Enclosure, Tullaroan, Co. Kilkenny
Co. Kilkenny |
Enclosures
In a flat field outside Tullaroan in County Kilkenny, there is an ancient enclosure that no one walking past would ever notice.
It leaves no trace above ground, no raised earthwork, no dip in the soil, nothing to catch the eye of a passing farmer or a curious walker. The only reason anyone knows it exists at all is because a camera mounted in an aircraft happened to pass over on a summer's day in 1966.

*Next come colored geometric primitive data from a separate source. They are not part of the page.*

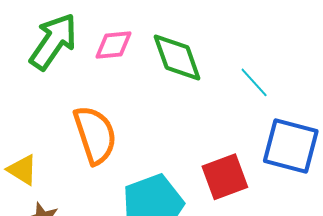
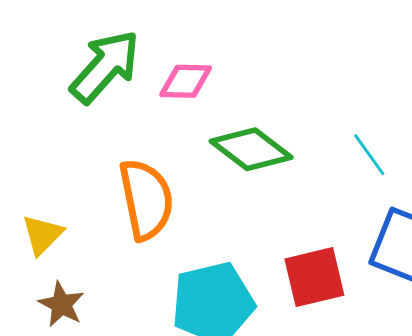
green diamond: (177, 58) -> (251, 149), moved, turned -40
yellow triangle: (22, 170) -> (42, 235), turned 36

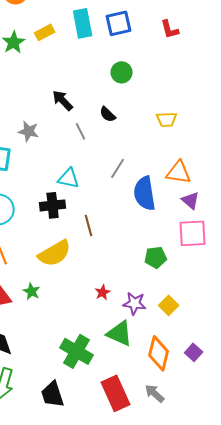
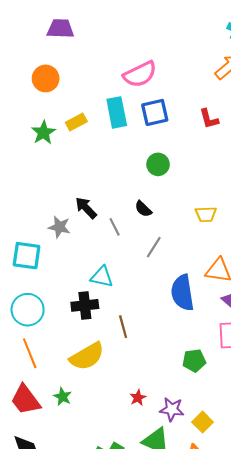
black arrow: (63, 100) -> (86, 208), moved
gray line: (118, 168) -> (154, 247), moved
yellow square: (169, 305) -> (203, 422), moved

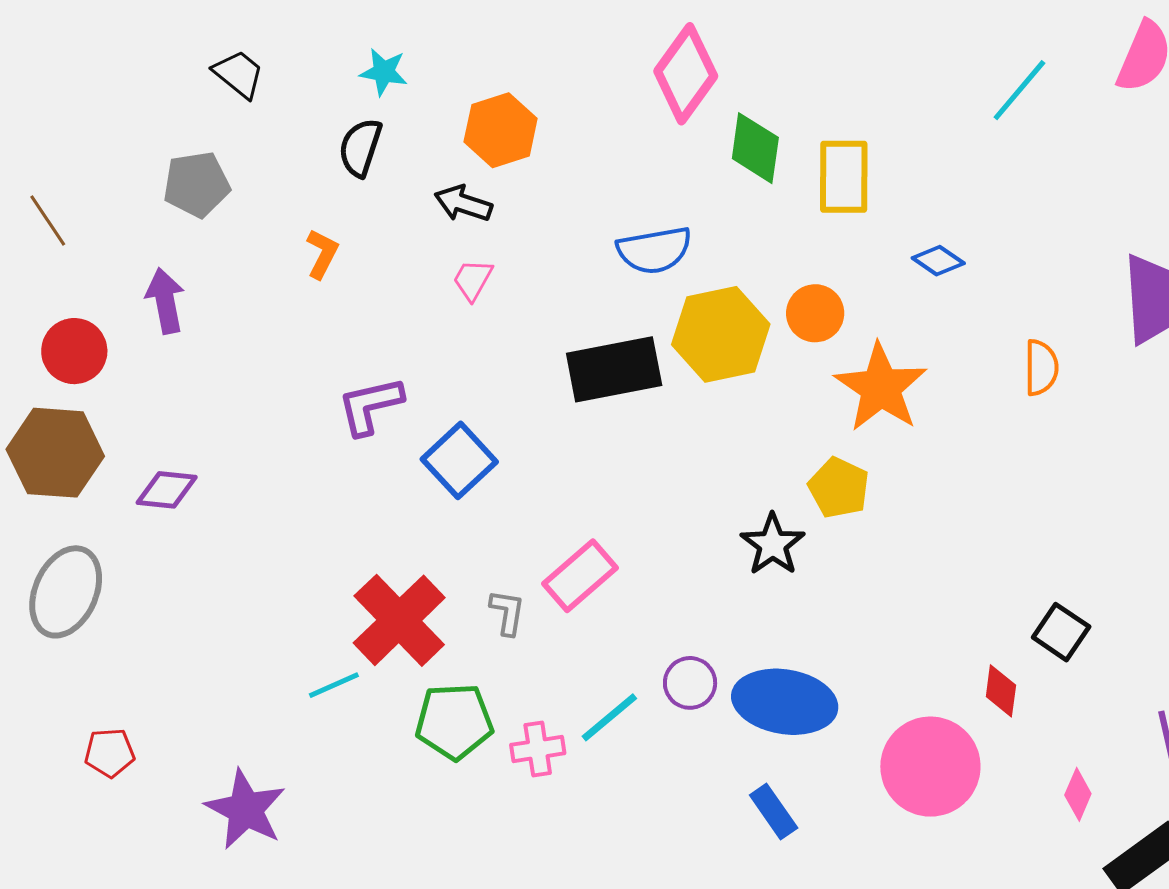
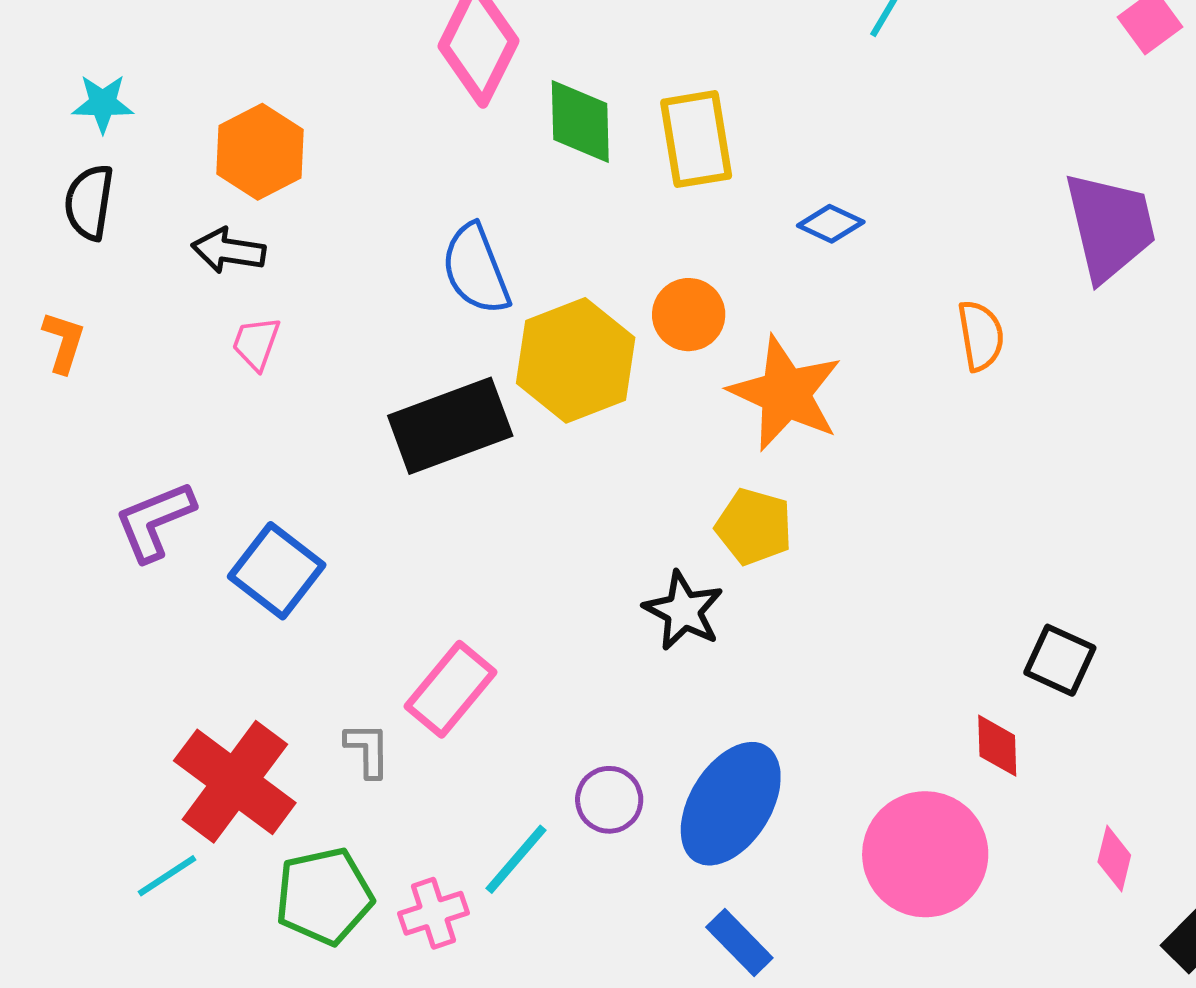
blue semicircle: (654, 250) -> (476, 269), turned 88
blue ellipse: (785, 702) -> (731, 804), turned -58

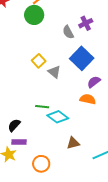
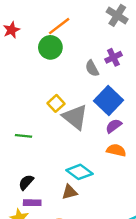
gray triangle: (54, 72) -> (75, 117), size x1.6
purple semicircle: (94, 82) -> (114, 126), moved
green line: (42, 107) -> (24, 136), moved
brown triangle: (73, 143) -> (70, 192), moved

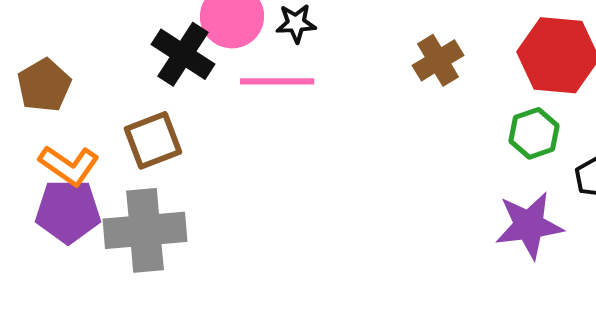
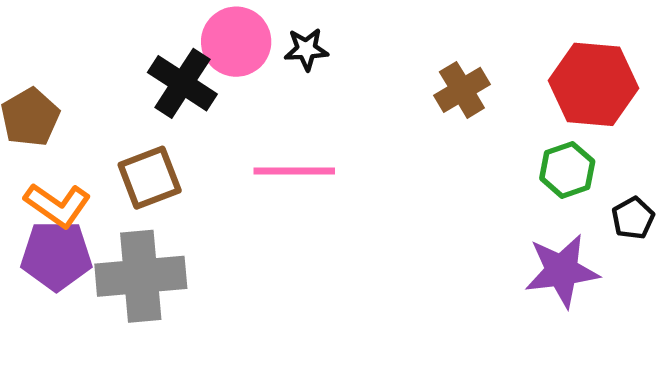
pink line: (277, 81) -> (294, 171), moved

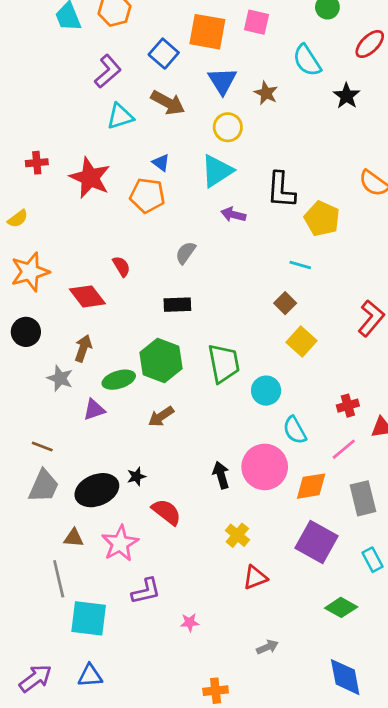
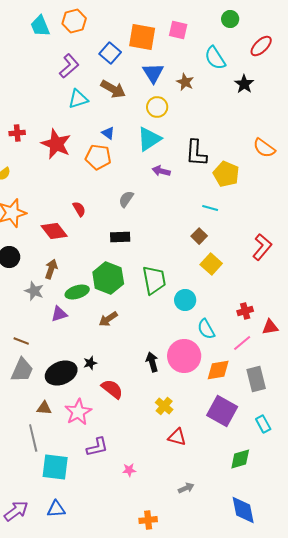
red triangle: (255, 577) -> (177, 437), turned 36
green diamond: (341, 607) -> (240, 459), turned -45

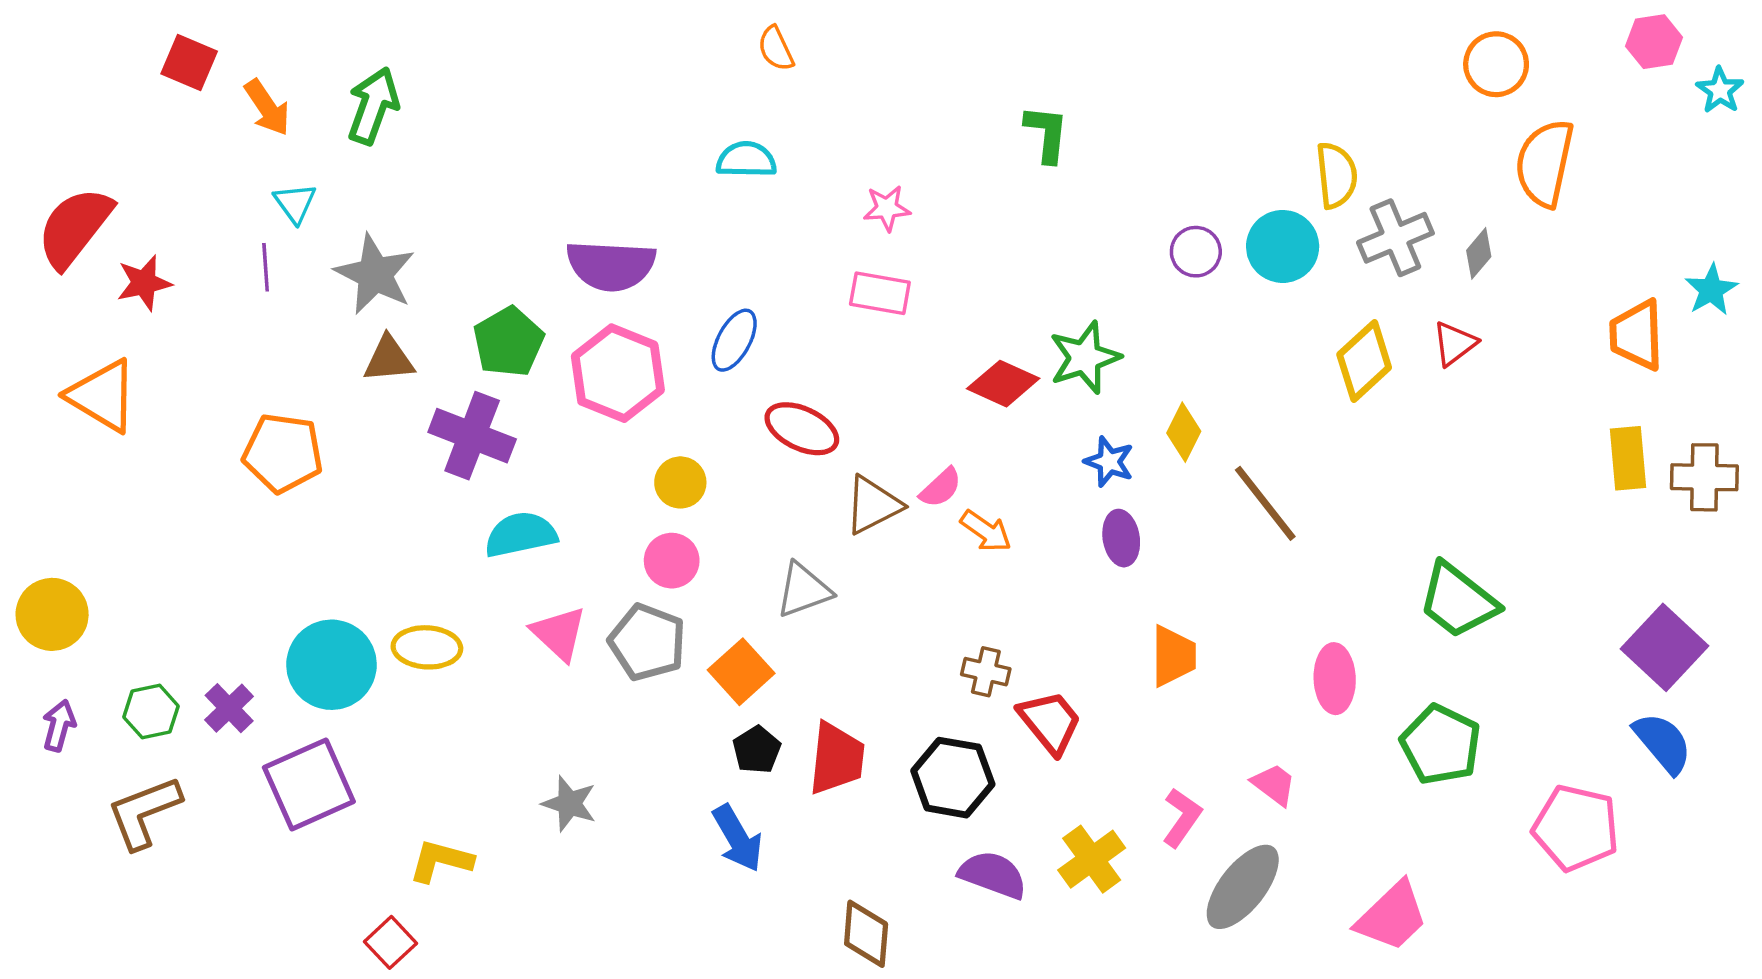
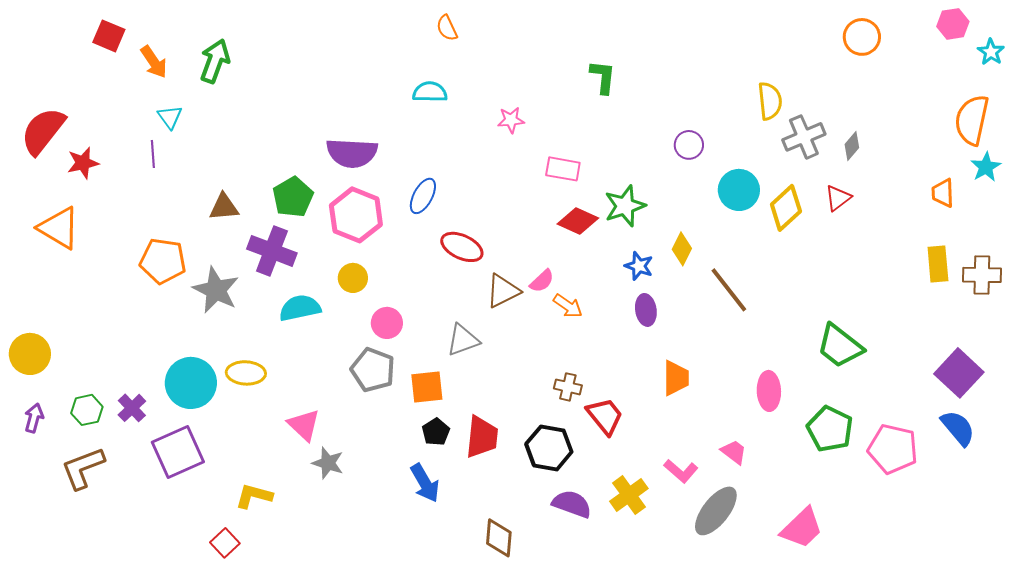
orange semicircle: (1545, 163) -> (972, 120), moved
cyan circle: (1283, 246) -> (739, 190), moved
gray star: (375, 274) -> (216, 290), moved
pink rectangle: (880, 293) -> (563, 169), moved
orange trapezoid: (1637, 335) -> (943, 193), size x0.7
yellow circle: (680, 482) -> (353, 278), moved
pink triangle: (559, 633) -> (304, 425), moved
orange square: (741, 672) -> (427, 387), turned 36
pink L-shape: (1182, 817) -> (681, 471), turned 96
pink pentagon: (1576, 828) -> (893, 449), moved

What the aerial photograph revealed was a bivallate enclosure, meaning a roughly circular settlement defined by two concentric ditches, or fosses, dug one outside the other. The overall diameter runs to approximately 36 metres. Enclosures of this type are generally associated with early medieval Ireland, where a ringfort or similar defended homestead would have sat within the inner boundary, with the outer ditch providing an additional layer of protection or demarcation. At Tullaroan, the two fosses show up as cropmarks, a phenomenon where buried features influence how plants grow above them: the soil filling an ancient ditch tends to retain more moisture, producing slightly lusher or differently coloured vegetation that becomes legible from altitude even when it is entirely invisible at ground level. The photograph in question, taken on 14 July 1966 as part of the Cambridge University Collection of Aerial Photography, captured this double ring in the crop with enough clarity to allow the enclosure to be recorded and mapped. The field has since returned to grass, which makes cropmark detection considerably harder, and the monument sits quietly between a public road to its north and a field boundary to its west, unannounced and unvisited.